* _Material for this task_:
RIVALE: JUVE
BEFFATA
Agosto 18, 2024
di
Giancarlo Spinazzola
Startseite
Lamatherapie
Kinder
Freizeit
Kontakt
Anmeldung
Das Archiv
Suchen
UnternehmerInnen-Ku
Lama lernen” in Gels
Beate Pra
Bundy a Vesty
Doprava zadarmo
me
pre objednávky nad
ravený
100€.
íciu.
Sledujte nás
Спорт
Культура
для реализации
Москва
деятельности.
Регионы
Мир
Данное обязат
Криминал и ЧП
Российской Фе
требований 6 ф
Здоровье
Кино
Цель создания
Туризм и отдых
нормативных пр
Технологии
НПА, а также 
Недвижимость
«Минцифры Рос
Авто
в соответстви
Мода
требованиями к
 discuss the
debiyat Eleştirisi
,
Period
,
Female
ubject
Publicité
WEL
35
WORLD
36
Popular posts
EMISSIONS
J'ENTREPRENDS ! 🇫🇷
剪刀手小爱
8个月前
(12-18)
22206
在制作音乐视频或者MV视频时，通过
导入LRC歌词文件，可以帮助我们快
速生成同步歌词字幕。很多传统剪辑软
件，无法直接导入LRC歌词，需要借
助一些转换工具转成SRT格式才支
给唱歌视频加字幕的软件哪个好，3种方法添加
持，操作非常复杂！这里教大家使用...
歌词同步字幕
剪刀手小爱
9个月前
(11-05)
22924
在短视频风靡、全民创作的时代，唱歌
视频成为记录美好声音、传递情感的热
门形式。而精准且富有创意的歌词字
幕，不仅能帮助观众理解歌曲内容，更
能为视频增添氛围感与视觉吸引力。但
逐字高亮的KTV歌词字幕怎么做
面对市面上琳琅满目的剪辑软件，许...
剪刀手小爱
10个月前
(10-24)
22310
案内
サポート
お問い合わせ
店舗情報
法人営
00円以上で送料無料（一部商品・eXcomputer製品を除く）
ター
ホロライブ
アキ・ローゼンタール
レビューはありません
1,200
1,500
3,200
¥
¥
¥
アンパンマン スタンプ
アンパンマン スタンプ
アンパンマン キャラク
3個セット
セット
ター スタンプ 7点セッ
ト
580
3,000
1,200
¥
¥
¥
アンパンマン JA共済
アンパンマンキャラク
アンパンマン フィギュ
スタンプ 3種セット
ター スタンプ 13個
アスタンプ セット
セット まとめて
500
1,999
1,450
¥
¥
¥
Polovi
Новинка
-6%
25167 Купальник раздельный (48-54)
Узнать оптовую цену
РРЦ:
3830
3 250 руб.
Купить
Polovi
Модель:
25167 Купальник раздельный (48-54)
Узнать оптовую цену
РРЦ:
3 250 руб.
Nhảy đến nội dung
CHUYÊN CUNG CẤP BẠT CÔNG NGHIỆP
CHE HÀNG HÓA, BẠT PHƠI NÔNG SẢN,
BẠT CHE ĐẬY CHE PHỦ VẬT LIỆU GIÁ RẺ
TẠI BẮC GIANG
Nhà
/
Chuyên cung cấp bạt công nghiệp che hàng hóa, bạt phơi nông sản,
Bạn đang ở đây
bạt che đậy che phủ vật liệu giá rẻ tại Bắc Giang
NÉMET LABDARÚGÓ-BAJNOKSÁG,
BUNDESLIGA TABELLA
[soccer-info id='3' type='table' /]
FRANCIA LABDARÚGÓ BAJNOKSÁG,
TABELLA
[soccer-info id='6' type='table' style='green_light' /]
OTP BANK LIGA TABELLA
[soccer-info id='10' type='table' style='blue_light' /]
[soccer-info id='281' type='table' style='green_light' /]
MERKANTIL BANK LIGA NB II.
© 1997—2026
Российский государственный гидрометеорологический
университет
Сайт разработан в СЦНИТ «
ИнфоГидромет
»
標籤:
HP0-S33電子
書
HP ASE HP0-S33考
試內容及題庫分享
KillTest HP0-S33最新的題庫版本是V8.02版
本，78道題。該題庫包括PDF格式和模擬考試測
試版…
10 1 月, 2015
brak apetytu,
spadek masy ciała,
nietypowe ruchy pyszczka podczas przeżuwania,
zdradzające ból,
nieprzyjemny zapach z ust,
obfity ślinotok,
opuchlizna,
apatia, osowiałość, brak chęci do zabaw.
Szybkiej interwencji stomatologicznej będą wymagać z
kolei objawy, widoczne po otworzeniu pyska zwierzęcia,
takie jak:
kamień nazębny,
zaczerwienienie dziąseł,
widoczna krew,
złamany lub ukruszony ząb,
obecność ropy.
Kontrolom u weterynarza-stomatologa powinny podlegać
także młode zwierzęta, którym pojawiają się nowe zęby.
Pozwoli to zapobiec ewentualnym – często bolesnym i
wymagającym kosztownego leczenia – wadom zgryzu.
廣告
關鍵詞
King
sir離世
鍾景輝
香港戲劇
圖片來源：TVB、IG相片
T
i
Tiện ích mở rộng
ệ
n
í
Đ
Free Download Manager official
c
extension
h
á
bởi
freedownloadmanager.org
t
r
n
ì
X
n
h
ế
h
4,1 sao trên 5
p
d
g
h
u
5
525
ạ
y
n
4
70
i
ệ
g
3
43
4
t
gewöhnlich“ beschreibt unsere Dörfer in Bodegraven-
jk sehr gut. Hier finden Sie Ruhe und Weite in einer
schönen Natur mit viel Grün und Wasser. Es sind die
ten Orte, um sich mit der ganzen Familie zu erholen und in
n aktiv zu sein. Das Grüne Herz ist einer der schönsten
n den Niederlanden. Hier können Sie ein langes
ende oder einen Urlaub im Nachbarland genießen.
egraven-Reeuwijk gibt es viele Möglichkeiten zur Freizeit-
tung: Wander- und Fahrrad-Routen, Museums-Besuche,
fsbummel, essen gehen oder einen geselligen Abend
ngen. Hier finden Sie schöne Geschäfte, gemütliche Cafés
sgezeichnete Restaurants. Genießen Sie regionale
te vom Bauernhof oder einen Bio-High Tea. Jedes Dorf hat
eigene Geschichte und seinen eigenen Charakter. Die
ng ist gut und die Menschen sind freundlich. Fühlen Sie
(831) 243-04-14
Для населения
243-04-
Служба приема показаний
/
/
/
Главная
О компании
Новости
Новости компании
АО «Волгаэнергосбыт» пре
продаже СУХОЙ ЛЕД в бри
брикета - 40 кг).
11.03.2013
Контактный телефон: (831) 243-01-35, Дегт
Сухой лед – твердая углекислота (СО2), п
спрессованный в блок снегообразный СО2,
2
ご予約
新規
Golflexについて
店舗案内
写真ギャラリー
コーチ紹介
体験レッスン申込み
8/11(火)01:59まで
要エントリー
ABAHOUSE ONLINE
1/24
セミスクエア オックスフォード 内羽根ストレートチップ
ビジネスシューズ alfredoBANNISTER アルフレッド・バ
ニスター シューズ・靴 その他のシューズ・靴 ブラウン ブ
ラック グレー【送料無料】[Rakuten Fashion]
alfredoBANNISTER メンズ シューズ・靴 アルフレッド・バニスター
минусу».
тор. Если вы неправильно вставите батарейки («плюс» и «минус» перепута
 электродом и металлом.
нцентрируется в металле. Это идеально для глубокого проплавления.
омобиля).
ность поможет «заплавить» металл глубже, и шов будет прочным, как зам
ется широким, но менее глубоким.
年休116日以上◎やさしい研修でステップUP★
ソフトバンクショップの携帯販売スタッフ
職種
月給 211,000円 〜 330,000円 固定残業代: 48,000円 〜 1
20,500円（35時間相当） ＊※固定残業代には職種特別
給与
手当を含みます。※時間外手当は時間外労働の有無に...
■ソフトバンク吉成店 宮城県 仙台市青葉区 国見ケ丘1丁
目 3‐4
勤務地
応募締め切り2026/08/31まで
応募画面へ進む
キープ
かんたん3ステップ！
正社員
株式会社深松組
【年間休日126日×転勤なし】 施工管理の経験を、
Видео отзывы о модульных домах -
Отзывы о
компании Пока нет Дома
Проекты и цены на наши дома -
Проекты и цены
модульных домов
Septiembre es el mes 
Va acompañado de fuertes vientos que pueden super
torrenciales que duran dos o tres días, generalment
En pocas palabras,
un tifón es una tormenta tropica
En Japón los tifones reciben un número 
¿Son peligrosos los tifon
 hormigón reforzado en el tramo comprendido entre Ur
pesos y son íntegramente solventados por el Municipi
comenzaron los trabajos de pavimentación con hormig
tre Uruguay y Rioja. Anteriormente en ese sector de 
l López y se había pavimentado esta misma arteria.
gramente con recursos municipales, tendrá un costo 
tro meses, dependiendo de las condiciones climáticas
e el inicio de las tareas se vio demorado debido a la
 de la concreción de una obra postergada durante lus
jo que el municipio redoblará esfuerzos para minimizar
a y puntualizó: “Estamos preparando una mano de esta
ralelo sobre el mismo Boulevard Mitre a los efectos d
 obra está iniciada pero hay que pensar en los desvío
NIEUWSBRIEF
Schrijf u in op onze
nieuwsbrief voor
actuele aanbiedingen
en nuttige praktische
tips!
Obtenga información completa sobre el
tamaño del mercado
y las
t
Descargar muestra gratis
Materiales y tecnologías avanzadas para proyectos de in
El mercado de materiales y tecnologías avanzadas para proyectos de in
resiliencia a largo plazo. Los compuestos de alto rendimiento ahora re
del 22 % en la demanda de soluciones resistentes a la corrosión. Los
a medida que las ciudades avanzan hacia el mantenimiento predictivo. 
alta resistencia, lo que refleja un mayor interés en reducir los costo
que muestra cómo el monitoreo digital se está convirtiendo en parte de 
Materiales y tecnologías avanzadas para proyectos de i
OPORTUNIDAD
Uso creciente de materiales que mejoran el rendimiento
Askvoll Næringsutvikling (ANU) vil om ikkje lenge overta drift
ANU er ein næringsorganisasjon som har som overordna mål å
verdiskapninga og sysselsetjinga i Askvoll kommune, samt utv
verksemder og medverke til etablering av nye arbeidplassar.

* _Try it_:
Please transcribe exactly the lines above from the line that has "Nhảy đến nội dung" up to and including the line that has "университет"; no other line belongs in the answer.

* _Reply_:
Nhảy đến nội dung
CHUYÊN CUNG CẤP BẠT CÔNG NGHIỆP
CHE HÀNG HÓA, BẠT PHƠI NÔNG SẢN,
BẠT CHE ĐẬY CHE PHỦ VẬT LIỆU GIÁ RẺ
TẠI BẮC GIANG
Nhà
/
Chuyên cung cấp bạt công nghiệp che hàng hóa, bạt phơi nông sản,
Bạn đang ở đây
bạt che đậy che phủ vật liệu giá rẻ tại Bắc Giang
NÉMET LABDARÚGÓ-BAJNOKSÁG,
BUNDESLIGA TABELLA
[soccer-info id='3' type='table' /]
FRANCIA LABDARÚGÓ BAJNOKSÁG,
TABELLA
[soccer-info id='6' type='table' style='green_light' /]
OTP BANK LIGA TABELLA
[soccer-info id='10' type='table' style='blue_light' /]
[soccer-info id='281' type='table' style='green_light' /]
MERKANTIL BANK LIGA NB II.
© 1997—2026
Российский государственный гидрометеорологический
университет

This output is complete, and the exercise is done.